Und trotz seiner Muskeln war er ein Idiot.
Dieser Idiot setzte sich hinter mich auf einen Hocker, der wohl dort stand und ich schluckte. Mein Herz schlug mir bis zum Hals und ich zweifelte daran, ob diese Aufgabe wirklich so harmlos war, wie sie sich anhörte. Vorsichtshalber legte ich einen Arm über meine Brüste, auch wenn sie sich einigermaßen tief im Wasser befanden.
„Keine Angst, genieß es einfach." Fast hätte ich aufgeschnaubt. Wie sollte ich denn hier etwas genießen?
Plötzlich spürte ich seine Finger in meinen Haaren und wie er vorsichtig versuchte, sie zu entwirren. Ich war an den Rand der Wanne angelehnt und da ich lange Haare hatte, kam er an die Spitzen nicht dran, da sie zwischen meinem Rücken und dem Wannenrand eingeklemmt waren.
Ich beugte mich vor und zog die Knie an, sodass mein Rücken aus dem Wasser ragte. Ich fühlte mich sehr nackt, redete mir aber ein, dass er nichts sehen würde, da er ja nur meinen Rücken zu sehen bekam und ja auch noch genug Schaum vorhanden war.

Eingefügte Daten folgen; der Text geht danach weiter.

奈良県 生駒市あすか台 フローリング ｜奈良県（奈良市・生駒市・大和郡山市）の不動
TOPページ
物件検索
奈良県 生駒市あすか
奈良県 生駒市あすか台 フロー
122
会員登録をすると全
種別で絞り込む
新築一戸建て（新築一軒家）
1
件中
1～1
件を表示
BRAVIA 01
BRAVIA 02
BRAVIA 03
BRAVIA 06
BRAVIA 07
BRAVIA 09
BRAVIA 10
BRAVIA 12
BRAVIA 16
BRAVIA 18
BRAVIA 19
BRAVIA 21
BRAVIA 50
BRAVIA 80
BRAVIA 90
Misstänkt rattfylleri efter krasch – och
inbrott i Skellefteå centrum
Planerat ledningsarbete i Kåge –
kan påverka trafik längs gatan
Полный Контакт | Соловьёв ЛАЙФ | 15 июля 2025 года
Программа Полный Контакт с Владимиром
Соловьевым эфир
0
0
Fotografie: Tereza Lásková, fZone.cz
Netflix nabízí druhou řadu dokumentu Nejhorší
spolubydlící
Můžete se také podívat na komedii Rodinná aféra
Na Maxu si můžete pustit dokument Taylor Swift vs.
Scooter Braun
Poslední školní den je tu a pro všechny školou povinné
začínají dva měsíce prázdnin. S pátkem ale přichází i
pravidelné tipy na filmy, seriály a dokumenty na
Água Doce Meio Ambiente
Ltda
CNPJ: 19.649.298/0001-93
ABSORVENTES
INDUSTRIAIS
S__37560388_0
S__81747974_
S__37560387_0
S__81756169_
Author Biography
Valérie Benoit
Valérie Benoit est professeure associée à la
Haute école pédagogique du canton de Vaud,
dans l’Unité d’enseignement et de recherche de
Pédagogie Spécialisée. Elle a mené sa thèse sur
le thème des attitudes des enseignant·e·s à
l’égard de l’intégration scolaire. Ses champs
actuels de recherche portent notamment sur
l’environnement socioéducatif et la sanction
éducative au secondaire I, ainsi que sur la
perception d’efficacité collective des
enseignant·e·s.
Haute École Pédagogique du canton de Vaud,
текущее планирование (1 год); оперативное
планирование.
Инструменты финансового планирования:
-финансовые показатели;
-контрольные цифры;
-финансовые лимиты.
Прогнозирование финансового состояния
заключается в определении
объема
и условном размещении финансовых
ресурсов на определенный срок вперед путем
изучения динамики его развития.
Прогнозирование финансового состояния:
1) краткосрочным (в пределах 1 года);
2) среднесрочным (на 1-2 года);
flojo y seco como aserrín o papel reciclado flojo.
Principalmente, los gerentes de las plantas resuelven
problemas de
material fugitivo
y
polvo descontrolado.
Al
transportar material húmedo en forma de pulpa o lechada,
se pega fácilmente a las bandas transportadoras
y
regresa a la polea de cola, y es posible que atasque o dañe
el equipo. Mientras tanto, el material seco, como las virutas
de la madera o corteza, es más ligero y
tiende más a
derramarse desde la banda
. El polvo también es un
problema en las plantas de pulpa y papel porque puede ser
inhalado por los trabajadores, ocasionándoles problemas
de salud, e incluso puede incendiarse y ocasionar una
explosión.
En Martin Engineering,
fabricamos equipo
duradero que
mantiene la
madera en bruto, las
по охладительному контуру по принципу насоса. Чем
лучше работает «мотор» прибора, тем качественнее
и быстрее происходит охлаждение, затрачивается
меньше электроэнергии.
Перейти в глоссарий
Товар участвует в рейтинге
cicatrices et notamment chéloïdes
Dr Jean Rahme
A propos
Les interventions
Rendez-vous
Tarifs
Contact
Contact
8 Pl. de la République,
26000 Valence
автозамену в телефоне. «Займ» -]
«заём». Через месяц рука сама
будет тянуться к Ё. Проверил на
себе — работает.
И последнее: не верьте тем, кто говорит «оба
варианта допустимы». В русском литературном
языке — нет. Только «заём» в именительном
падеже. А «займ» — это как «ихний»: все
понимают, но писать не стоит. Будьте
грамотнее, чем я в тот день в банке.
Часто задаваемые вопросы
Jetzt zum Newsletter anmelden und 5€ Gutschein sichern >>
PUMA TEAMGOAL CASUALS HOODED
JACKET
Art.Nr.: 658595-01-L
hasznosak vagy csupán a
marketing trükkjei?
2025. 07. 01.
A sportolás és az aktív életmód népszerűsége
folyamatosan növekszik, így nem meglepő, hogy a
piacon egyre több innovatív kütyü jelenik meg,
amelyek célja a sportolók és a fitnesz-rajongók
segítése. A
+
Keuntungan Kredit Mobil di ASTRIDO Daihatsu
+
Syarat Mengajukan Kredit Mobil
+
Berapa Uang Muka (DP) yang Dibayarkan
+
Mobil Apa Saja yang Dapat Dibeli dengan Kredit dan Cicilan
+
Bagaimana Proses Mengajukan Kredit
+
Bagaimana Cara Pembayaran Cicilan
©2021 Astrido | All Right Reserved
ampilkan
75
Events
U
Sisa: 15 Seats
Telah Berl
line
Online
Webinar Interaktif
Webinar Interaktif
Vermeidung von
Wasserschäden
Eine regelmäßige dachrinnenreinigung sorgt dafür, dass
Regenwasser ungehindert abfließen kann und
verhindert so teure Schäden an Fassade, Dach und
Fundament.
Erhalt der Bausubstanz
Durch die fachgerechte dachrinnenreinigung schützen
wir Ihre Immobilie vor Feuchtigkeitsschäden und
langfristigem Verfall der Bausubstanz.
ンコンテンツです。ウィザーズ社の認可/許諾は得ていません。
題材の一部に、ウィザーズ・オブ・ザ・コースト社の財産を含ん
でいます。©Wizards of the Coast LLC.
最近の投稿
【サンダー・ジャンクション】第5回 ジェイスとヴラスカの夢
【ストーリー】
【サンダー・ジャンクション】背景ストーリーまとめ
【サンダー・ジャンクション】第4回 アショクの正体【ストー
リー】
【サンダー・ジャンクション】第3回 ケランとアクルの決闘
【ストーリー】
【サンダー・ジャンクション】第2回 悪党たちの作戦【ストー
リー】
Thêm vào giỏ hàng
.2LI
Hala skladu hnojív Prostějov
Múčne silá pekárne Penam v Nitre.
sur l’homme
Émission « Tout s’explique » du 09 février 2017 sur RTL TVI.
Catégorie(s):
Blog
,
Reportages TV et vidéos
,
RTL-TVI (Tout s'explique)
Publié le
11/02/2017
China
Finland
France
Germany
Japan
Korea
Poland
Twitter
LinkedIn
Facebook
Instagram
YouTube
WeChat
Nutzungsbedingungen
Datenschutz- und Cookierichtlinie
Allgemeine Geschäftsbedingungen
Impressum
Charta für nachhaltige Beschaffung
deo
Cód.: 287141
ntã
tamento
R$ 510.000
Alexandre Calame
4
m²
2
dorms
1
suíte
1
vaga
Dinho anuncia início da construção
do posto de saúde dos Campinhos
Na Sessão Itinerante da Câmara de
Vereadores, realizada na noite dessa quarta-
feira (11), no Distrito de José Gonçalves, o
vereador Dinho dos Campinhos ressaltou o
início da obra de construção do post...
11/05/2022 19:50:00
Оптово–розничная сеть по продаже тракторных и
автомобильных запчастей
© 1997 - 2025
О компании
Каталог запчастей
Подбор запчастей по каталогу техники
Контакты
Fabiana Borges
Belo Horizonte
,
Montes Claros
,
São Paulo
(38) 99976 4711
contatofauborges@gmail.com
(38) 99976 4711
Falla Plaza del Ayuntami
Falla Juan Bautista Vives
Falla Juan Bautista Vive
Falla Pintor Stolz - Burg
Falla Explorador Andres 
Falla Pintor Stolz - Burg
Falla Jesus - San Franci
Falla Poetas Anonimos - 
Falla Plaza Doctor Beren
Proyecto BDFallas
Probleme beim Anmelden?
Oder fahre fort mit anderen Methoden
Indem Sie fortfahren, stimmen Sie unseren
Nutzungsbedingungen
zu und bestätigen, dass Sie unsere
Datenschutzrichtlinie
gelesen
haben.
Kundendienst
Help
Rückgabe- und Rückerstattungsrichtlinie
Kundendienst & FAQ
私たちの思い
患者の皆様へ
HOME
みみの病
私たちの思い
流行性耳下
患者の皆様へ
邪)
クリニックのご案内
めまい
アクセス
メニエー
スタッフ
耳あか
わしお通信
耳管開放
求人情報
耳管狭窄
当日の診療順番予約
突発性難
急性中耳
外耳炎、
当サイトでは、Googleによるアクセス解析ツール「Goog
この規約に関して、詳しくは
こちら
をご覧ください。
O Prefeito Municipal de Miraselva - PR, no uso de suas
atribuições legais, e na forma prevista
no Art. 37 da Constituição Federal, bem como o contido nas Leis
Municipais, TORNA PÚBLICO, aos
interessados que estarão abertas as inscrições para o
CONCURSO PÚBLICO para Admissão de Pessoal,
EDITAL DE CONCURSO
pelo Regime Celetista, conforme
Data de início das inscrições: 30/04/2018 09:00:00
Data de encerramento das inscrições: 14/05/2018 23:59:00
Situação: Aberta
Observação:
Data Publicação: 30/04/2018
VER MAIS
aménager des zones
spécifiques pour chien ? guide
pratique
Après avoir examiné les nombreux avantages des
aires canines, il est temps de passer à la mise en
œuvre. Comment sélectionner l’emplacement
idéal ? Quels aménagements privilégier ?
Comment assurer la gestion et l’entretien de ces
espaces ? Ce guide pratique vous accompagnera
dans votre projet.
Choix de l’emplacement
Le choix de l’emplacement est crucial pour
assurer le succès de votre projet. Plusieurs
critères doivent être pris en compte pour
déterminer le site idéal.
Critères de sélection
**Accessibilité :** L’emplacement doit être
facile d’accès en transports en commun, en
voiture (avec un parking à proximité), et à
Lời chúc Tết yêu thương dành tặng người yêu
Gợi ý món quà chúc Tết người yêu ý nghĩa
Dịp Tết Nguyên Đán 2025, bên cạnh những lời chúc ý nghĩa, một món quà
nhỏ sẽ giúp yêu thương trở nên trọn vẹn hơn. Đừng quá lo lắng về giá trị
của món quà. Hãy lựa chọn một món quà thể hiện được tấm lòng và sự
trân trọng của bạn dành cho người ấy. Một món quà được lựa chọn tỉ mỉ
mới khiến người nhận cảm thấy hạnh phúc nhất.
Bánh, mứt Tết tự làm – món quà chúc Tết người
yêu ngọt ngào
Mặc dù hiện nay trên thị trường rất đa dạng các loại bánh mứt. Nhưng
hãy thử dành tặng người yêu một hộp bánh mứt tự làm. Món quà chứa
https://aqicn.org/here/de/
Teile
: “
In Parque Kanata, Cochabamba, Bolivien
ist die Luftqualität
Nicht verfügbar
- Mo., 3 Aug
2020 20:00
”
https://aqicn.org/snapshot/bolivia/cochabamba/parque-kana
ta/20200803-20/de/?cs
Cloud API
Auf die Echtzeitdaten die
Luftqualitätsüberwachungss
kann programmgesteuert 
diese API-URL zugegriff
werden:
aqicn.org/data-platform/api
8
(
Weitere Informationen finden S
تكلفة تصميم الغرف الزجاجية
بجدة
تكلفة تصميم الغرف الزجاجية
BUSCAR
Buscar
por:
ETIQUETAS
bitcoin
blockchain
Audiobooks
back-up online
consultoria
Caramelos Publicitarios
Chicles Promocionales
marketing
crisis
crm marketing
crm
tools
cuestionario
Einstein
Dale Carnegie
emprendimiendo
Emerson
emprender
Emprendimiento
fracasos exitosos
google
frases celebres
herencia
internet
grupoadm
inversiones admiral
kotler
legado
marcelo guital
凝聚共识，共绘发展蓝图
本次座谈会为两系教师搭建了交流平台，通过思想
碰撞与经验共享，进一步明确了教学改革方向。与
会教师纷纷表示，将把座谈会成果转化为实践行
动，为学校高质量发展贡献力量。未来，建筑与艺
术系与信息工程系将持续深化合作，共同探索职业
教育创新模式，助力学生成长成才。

Er bedankte sich sogar, weil er leichter die Knoten entwirren konnte. Ich rechnete in jeder Sekunde damit, seine Hand plötzlich an einer anderen Stelle zu spüren, aber das geschah nicht.
Wie es abgemacht war, wusch er mir nur die Haare. Als er sie mit Shampoo einschäumte, schloss ich meine Augen, da er mir gleichzeitig die angespannte Kopfhaut massierte.
Das passte so gar nicht zu dem Bild, was ich mir von ihm gemacht hatte. Jetzt war er wieder der Mann, der mich am Anfang so fasziniert hatte, zu dem ich mich hingezogen gefühlt hatte.
Aber ich beschloss, mich nicht blenden zu lassen. Schließlich hatte er mir nichts zu Essen und zu Trinken gegeben gestern. Ein bisschen umständlich entfernte er den Schaum aus meinen Haaren und reichte mir denn ein Handtuch, was ich mir darum wickeln konnte.
Ich warte damit aber, bis er sich umgedreht hatte, nicht dass er etwas zu viel von meinem entblößten Körper sehen konnte.
Ein weißer Bademantel hing neben der Tür und er hob meine dreckigen Sachen auf.
Außerdem konnte ich sogar ein Paar Flip-Flops neben der Wanne erkennen.
Er schien an alles gedacht zu haben. Aber ich würde diese Wanne garantiert nicht verlassen, wenn er daneben stand.
„Ich bin drüben, komm raus, wenn du hier fertig bist." Mit der Hand deute er auf eine Bürste, die neben dem Waschbecken lag. Das alles war mir gar nicht aufgefallen, als ich das Bad betreten hatte. Ich nickte und er verschwand und machte die Tür wieder hinter sich zu.
Erleichtert atmete ich auf. Diese Aufgabe war wirklich nicht allzu schlimm gewesen und ich fragte mich, warum er sie gestellt hatte. Leicht verwirrt kletterte ich aus der Wanne, trocknete mich ab und schlüpfte in den Bademantel. Er war schön weich, flauschig und wärmte mich.
Mit den Füßen in den Flip-Flops schlappte ich zu dem Waschbecken, kämmte mir die Haare noch einmal selbst und betrachtete mein Spiegelbild.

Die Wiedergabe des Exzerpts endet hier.